## **Microprocessor Microarchitecture Multithreading**

### Lynn Choi School of Electrical Engineering



**Computer System Laboratory** 

### **Limitations of Superscalar Processors**

#### Hardware complexity of wide-issue processors

- Limited instruction fetch bandwidth
  - Taken branches and branch prediction throughput
- Quadratic (or more) increase in hardware complexity in
  - Renaming logic
  - Wakeup and selection logic
  - Bypass logic
  - Register file access time

#### On-chip wire delays prevent centralized shared resources

- End-to-end on-chip wire delay grows rapidly from 2-3 clock cycles in 0.25µ to 20 clock cycles in sub 0.1µ technology
  - This prevents centralized shared resources

#### □ Limitations of available ILP

- Even with aggressive wide-issue implementations
  - The amount of ILP exploitable is less than 5~6 instructions per cycle

# Today's Microprocessor

#### □ CPU 2013 – looking back to year 2001 according to Moore's law

- 256X increase in terms of transistors
- 256X performance improvement, however,
  - Wider issue rate increases the clock cycle time
  - Limited amount of ILP in applications

#### Diminishing return in terms of

Performance and resource utilization

#### Intel i7 Processor

- Technology
  - 32nm process, 130W, 239 mm<sup>2</sup> die, 1.17B transistors
  - 3.46 GHz, 64-bit 6-core 12-thread processor
  - 159 Ispec, 103 Fspec on SPEC CPU 2006 (296MHz UltraSparc II processor as a reference machine)
  - 14-stage 4-issue out-of-order (OOO) pipeline optimized for multicore and low power consumption
  - 64bit Intel architecture (x86-64)
  - 256KB L2 cache/core, 12MB L3 Caches

#### **Goals**

Scalable performance and more efficient resource utilization



Intel Corp.
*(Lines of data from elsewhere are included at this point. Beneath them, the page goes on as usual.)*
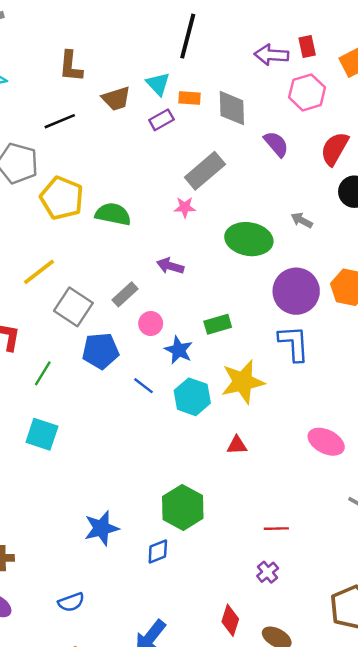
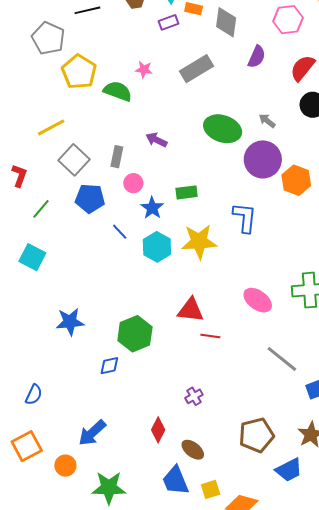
purple semicircle: (276, 144) -> (257, 57), turned 55
pink star: (185, 207) -> (144, 70), moved
purple circle: (296, 291) -> (263, 159), moved
gray rectangle: (125, 294) -> (117, 157), turned -45
red triangle: (237, 445) -> (191, 310), moved, size x1.6
blue star: (101, 528) -> (70, 322), moved
red line: (276, 529) -> (210, 336), moved
blue semicircle: (71, 602) -> (34, 395), turned -55

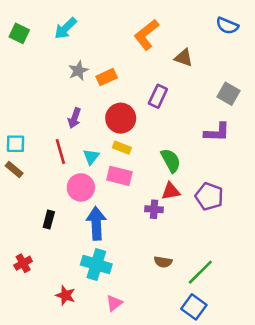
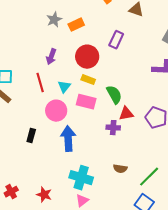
green semicircle: (171, 160) -> (114, 95), moved
red cross: (23, 263) -> (11, 192), moved
cyan cross: (96, 264) -> (81, 178), moved

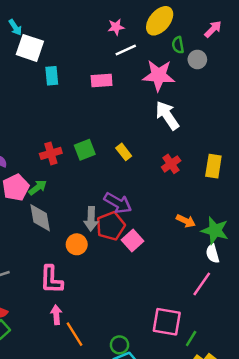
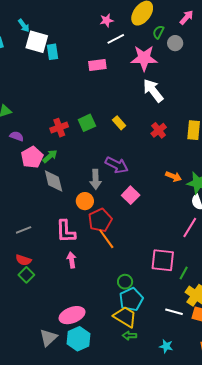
green semicircle: (178, 45) -> (158, 32), turned 40
cyan rectangle: (52, 76) -> (52, 52), moved
red pentagon: (111, 226) -> (100, 220), moved
orange line: (75, 334) -> (106, 239), moved

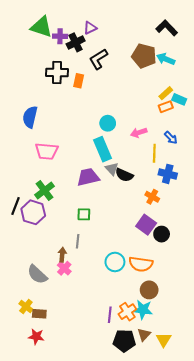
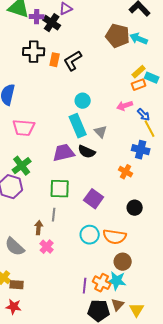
black cross: (76, 42) -> (52, 23), turned -30
black L-shape: (98, 59) -> (73, 61), moved
pink arrow: (139, 133) -> (125, 106), moved
yellow line: (154, 153) -> (150, 129), moved, turned -30
gray triangle: (112, 169) -> (101, 132), moved
black semicircle: (124, 175) -> (87, 152), moved
green square: (84, 214) -> (60, 189), size x1.5
purple square: (146, 225) -> (94, 199), moved
pink cross: (64, 268) -> (47, 247), moved
orange cross: (127, 312) -> (102, 283), turned -30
All rights reserved



### Approaches



### □ MP (Multiprocessor) approach

- Decentralize all resources
- Multiprocessing on a single chip
  - Communicate through shared-memory: Stanford Hydra
  - Communicate through messages: MIT RAW

### D MT (Multithreaded) approach

- More tightly coupled than MP
- Dependent threads vs. independent threads
  - Dependent threads require HW for inter-thread synchronization and communication
    - Examples: Multiscalar (U of Wisconsin), Superthreading (U of Minnesota), DMT, Trace Processor
  - Independent threads: Fine-grain multithreading, SMT
- Centralized vs. decentralized architectures
  - Decentralized multithreaded architectures
    - Each thread has a separate pipeline
    - Multiscalar, Superthreading
  - Centralized multithreaded architectures
    - Share pipelines among multiple threads
    - TERA, SMT (throughput-oriented), Trace Processor, DMT (performance-oriented)

## **MT Approach**



### □ Multithreading of Independent Threads

- No inter-thread dependency checking and no inter-thread communication
- Threads can be generated from
  - A single program (parallelizing compiler)
  - Multiple programs (multiprogramming workloads)
- Fine-grain Multithreading
  - Only a single thread active at a time
  - Switch thread on a long latency operation (cache miss, stall)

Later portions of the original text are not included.